# Task to complete
Repetition must be exact and must stop with the line bearing "mobilités ERASMUS+, et avant leur départ, de la". It begins at the first line of the records and includes no pictures.

════════════════════

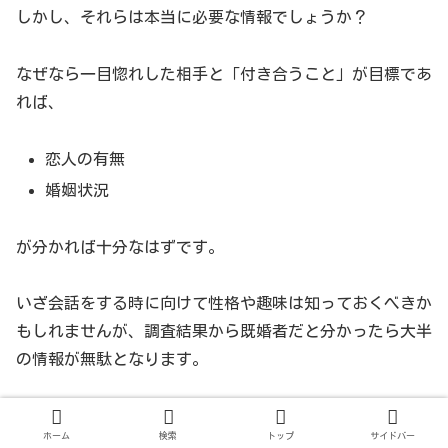
しかし、それらは本当に必要な情報でしょうか？
なぜなら一目惚れした相手と「付き合うこと」が目標であ
れば、
恋人の有無
婚姻状況
が分かれば十分なはずです。
いざ会話をする時に向けて性格や趣味は知っておくべきか
もしれませんが、調査結果から既婚者だと分かったら大半
の情報が無駄となります。
調査項目が増えるだけ、時間や日数も増えます。
ホーム
検索
トップ
サイドバー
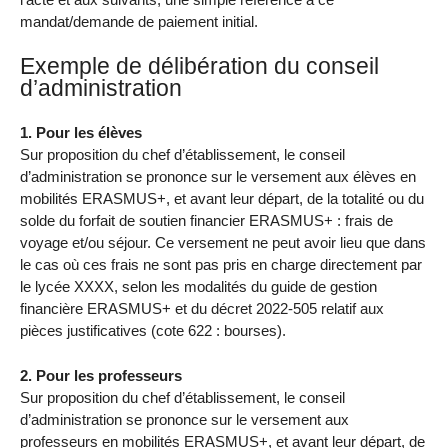
mandat/demande de paiement initial.
Exemple de délibération du conseil
d’administration
1. Pour les élèves
Sur proposition du chef d’établissement, le conseil
d’administration se prononce sur le versement aux élèves en
mobilités ERASMUS+, et avant leur départ, de la totalité ou du
solde du forfait de soutien financier ERASMUS+ : frais de
voyage et/ou séjour. Ce versement ne peut avoir lieu que dans
le cas où ces frais ne sont pas pris en charge directement par
le lycée XXXX, selon les modalités du guide de gestion
financière ERASMUS+ et du décret 2022-505 relatif aux
pièces justificatives (cote 622 : bourses).
2. Pour les professeurs
Sur proposition du chef d’établissement, le conseil
d’administration se prononce sur le versement aux
professeurs en mobilités ERASMUS+, et avant leur départ, de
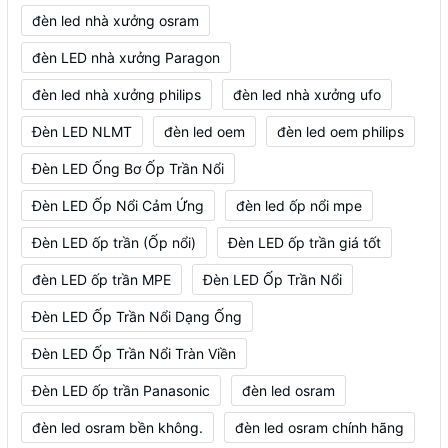
đèn led nhà xưởng osram
đèn LED nhà xưởng Paragon
đèn led nhà xưởng philips
đèn led nhà xưởng ufo
Đèn LED NLMT
đèn led oem
đèn led oem philips
Đèn LED Ống Bơ Ốp Trần Nổi
Đèn LED Ốp Nổi Cảm Ứng
đèn led ốp nổi mpe
Đèn LED ốp trần (Ốp nổi)
Đèn LED ốp trần giá tốt
đèn LED ốp trần MPE
Đèn LED Ốp Trần Nổi
Đèn LED Ốp Trần Nổi Dạng Ống
Đèn LED Ốp Trần Nổi Tràn Viền
Đèn LED ốp trần Panasonic
đèn led osram
đèn led osram bền không.
đèn led osram chính hãng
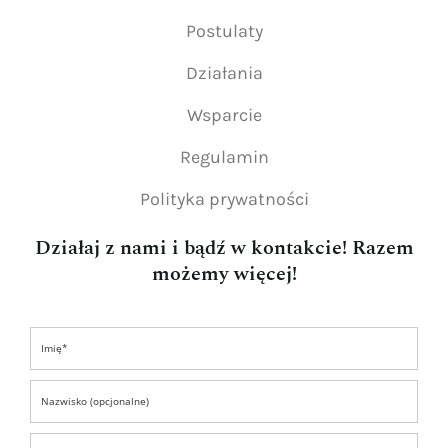
Postulaty
Działania
Wsparcie
Regulamin
Polityka prywatności
Działaj z nami i bądź w kontakcie! Razem
możemy więcej!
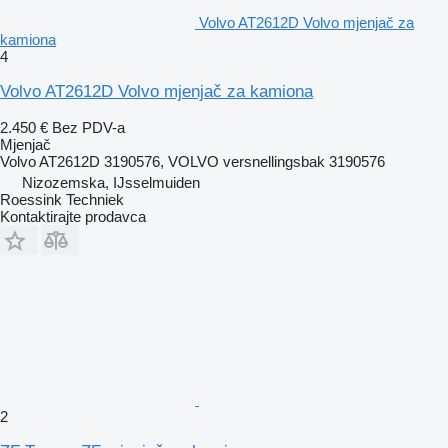
Volvo AT2612D Volvo mjenjač za
kamiona
4
Volvo AT2612D Volvo mjenjač za kamiona
2.450 €
Bez PDV-a
Mjenjač
Volvo AT2612D 3190576, VOLVO versnellingsbak 3190576
Nizozemska, IJsselmuiden
Roessink Techniek
Kontaktirajte prodavca
2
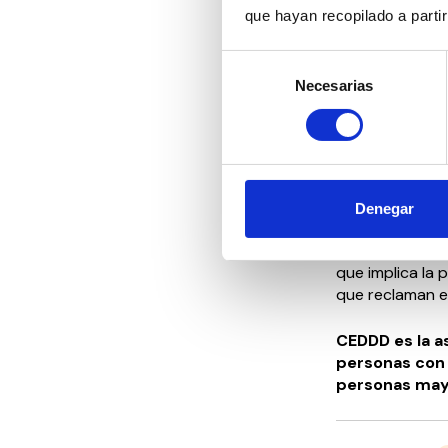
en la lucha po
que hayan recopilado a parti
que tienen disc
prometedoras 
Selección
Necesarias
de
En la misma lín
consentimiento
alianza con CE
calidad de vida
atendidas desd
Además de la di
Denegar
CEDDD defiend
tartamudez que
que implica la 
que reclaman el
CEDDD es la as
personas con 
personas ma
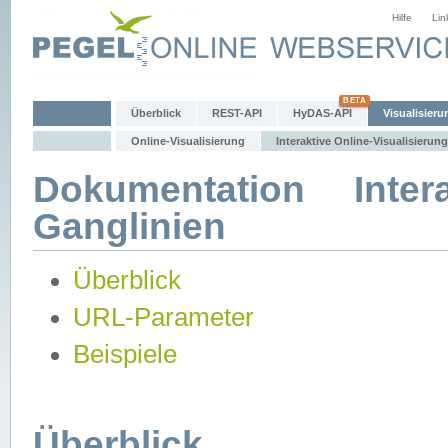
Hilfe
Lin
Überblick
REST-API
HyDAS-API
Visualisieru
Online-Visualisierung
Interaktive Online-Visualisierung
Dokumentation Intera
Ganglinien
Überblick
URL-Parameter
Beispiele
Überblick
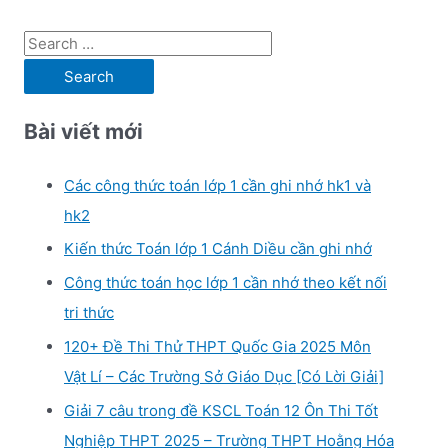
S
e
a
Bài viết mới
r
c
Các công thức toán lớp 1 cần ghi nhớ hk1 và
h
hk2
f
Kiến thức Toán lớp 1 Cánh Diều cần ghi nhớ
o
r
Công thức toán học lớp 1 cần nhớ theo kết nối
:
tri thức
120+ Đề Thi Thử THPT Quốc Gia 2025 Môn
Vật Lí – Các Trường Sở Giáo Dục [Có Lời Giải]
Giải 7 câu trong đề KSCL Toán 12 Ôn Thi Tốt
Nghiệp THPT 2025 – Trường THPT Hoằng Hóa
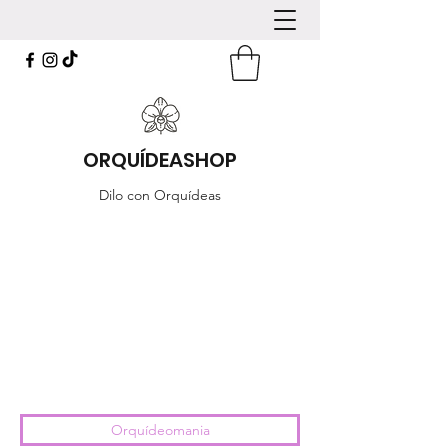
ORQUÍDEASHOP
Dilo con Orquídeas
Orquídeomania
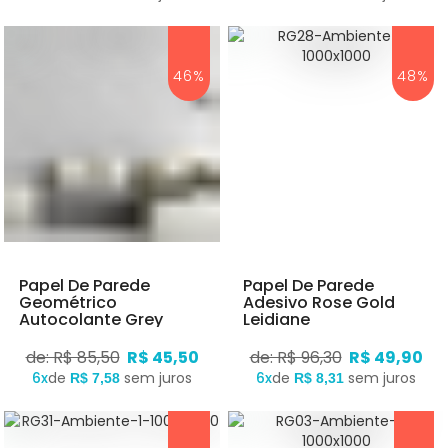
46%
48%
Papel De Parede
Papel De Parede
Geométrico
Adesivo Rose Gold
Autocolante Grey
Leidiane
White
de: R$ 85,50
R$ 45,50
de: R$ 96,30
R$ 49,90
6x
de
sem juros
6x
de
sem juros
R$ 7,58
R$ 8,31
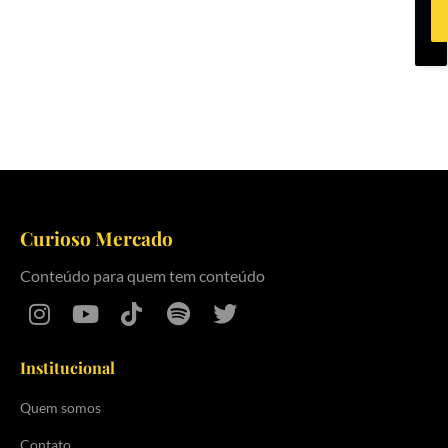
Curioso Mercado
Conteúdo para quem tem conteúdo
Institucional
Quem somos
Contato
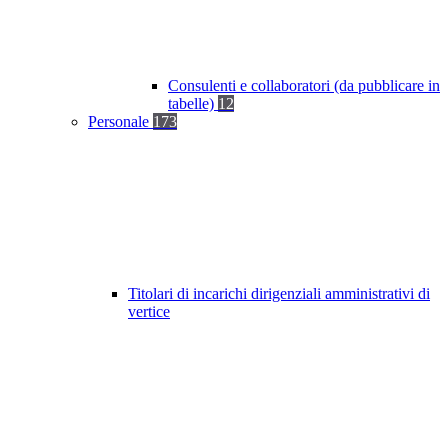
Consulenti e collaboratori (da pubblicare in
tabelle)
12
Personale
173
Titolari di incarichi dirigenziali amministrativi di
vertice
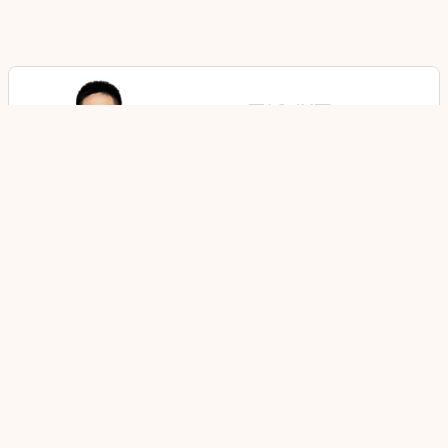
上一篇
《时间增值》：力所能及地去阅读，提升自我的不二法
门
下一篇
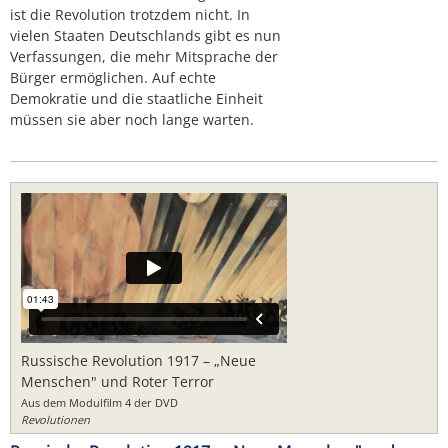
ist die Revolution trotzdem nicht. In
vielen Staaten Deutschlands gibt es nun
Verfassungen, die mehr Mitsprache der
Bürger ermöglichen. Auf echte
Demokratie und die staatliche Einheit
müssen sie aber noch lange warten.
Russische Revolution 1917 – „Neue
Menschen" und Roter Terror
Aus dem Modulfilm 4 der DVD
Revolutionen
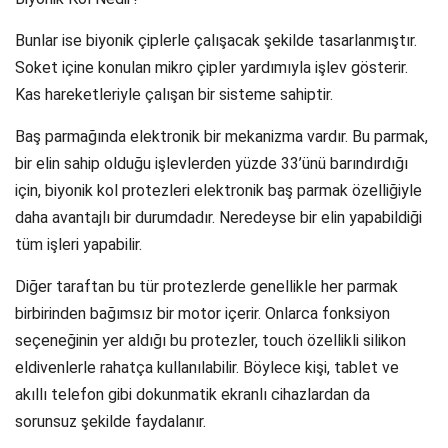
Bunlar ise biyonik çiplerle çalışacak şekilde tasarlanmıştır.
Soket içine konulan mikro çipler yardımıyla işlev gösterir.
Kas hareketleriyle çalışan bir sisteme sahiptir.
Baş parmağında elektronik bir mekanizma vardır. Bu parmak,
bir elin sahip olduğu işlevlerden yüzde 33’ünü barındırdığı
için, biyonik kol protezleri elektronik baş parmak özelliğiyle
daha avantajlı bir durumdadır. Neredeyse bir elin yapabildiği
tüm işleri yapabilir.
Diğer taraftan bu tür protezlerde genellikle her parmak
birbirinden bağımsız bir motor içerir. Onlarca fonksiyon
seçeneğinin yer aldığı bu protezler, touch özellikli silikon
eldivenlerle rahatça kullanılabilir. Böylece kişi, tablet ve
akıllı telefon gibi dokunmatik ekranlı cihazlardan da
sorunsuz şekilde faydalanır.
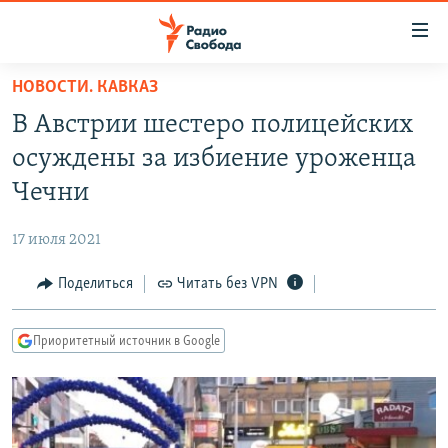
Ссылки
для
упрощенного
НОВОСТИ. КАВКАЗ
ПРОГРАММЫ
доступа
В Австрии шестеро полицейских
ПОДКАСТЫ
Вернуться
осуждены за избиение уроженца
к
АВТОРСКИЕ ПРОЕКТЫ
Чечни
основному
ЦИТАТЫ СВОБОДЫ
содержанию
17 июля 2021
Вернутся
МНЕНИЯ
к
Поделиться
Читать без VPN
КУЛЬТУРА
главной
навигации
IDEL.РЕАЛИИ
Приоритетный источник в Google
Вернутся
КАВКАЗ.РЕАЛИИ
к
СЕВЕР.РЕАЛИИ
поиску
СИБИРЬ.РЕАЛИИ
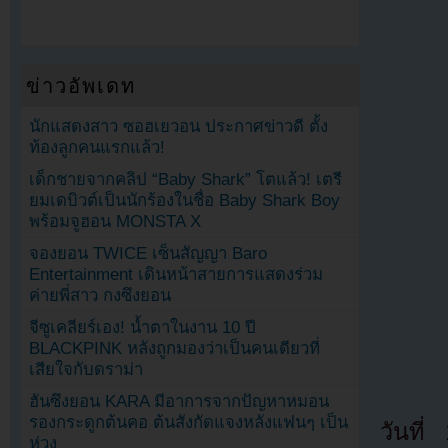
ข่าวอัพเดท
นักแสดงสาว ซอฮเยวอน ประกาศข่าวดี ตั้ง
ท้องลูกคนแรกแล้ว!
เด็กชายจากคลิป “Baby Shark” โตแล้ว! เตรี
ยมเดบิวต์เป็นนักร้องในชื่อ Baby Shark Boy
พร้อมจูฮอน MONSTA X
จองยอน TWICE เซ็นสัญญา Baro
Entertainment เดินหน้าสายการแสดงร่วม
ค่ายพี่สาว กงซึงยอน
จีซูเคลียร์เอง! น้ำตาในงาน 10 ปี
BLACKPINK หลังถูกมองว่าเป็นคนเดียวที่
เสียใจกับดราม่า
ฮันซึงยอน KARA มีอาการจากปัญหาหมอน
รองกระดูกต้นคอ ต้นสังกัดแจงหลังแฟนๆ เป็น
วันที
ห่วง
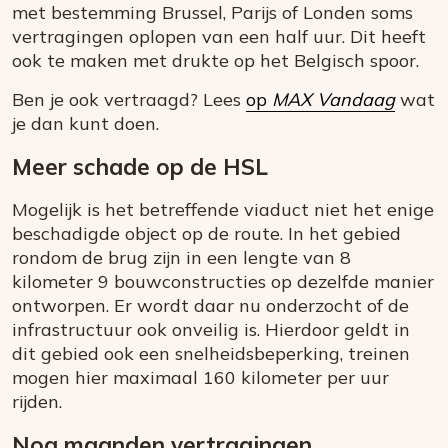
met bestemming Brussel, Parijs of Londen soms
vertragingen oplopen van een half uur. Dit heeft
ook te maken met drukte op het Belgisch spoor.
Ben je ook vertraagd? Lees
op
MAX Vandaag
wat
je dan kunt doen.
Meer schade op de HSL
Mogelijk is het betreffende viaduct niet het enige
beschadigde object op de route. In het gebied
rondom de brug zijn in een lengte van 8
kilometer 9 bouwconstructies op dezelfde manier
ontworpen. Er wordt daar nu onderzocht of de
infrastructuur ook onveilig is. Hierdoor geldt in
dit gebied ook een snelheidsbeperking, treinen
mogen hier maximaal 160 kilometer per uur
rijden.
Nog maanden vertragingen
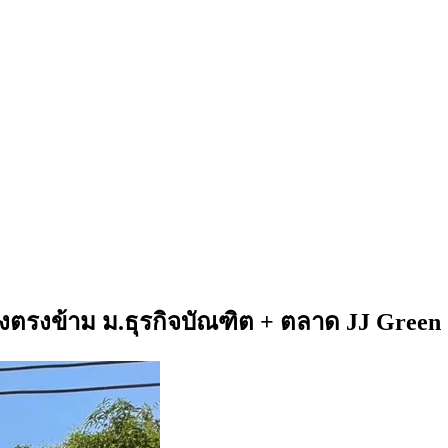
ั่งตรงข้าม ม.ธุรกิจบัณฑิต + ตลาด JJ Green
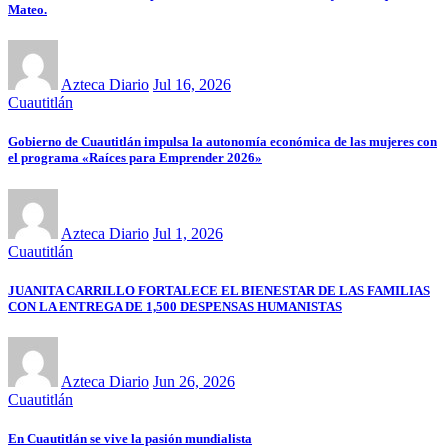
Mateo.
Azteca Diario
Jul 16, 2026
Cuautitlán
Gobierno de Cuautitlán impulsa la autonomía económica de las mujeres con
el programa «Raíces para Emprender 2026»
Azteca Diario
Jul 1, 2026
Cuautitlán
JUANITA CARRILLO FORTALECE EL BIENESTAR DE LAS FAMILIAS
CON LA ENTREGA DE 1,500 DESPENSAS HUMANISTAS
Azteca Diario
Jun 26, 2026
Cuautitlán
En Cuautitlán se vive la pasión mundialista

════════════════════

# Solution to this exercise
しかし、それらは本当に必要な情報でしょうか？
なぜなら一目惚れした相手と「付き合うこと」が目標であ
れば、
恋人の有無
婚姻状況
が分かれば十分なはずです。
いざ会話をする時に向けて性格や趣味は知っておくべきか
もしれませんが、調査結果から既婚者だと分かったら大半
の情報が無駄となります。
調査項目が増えるだけ、時間や日数も増えます。
ホーム
検索
トップ
サイドバー
mandat/demande de paiement initial.
Exemple de délibération du conseil
d’administration
1. Pour les élèves
Sur proposition du chef d’établissement, le conseil
d’administration se prononce sur le versement aux élèves en
mobilités ERASMUS+, et avant leur départ, de la totalité ou du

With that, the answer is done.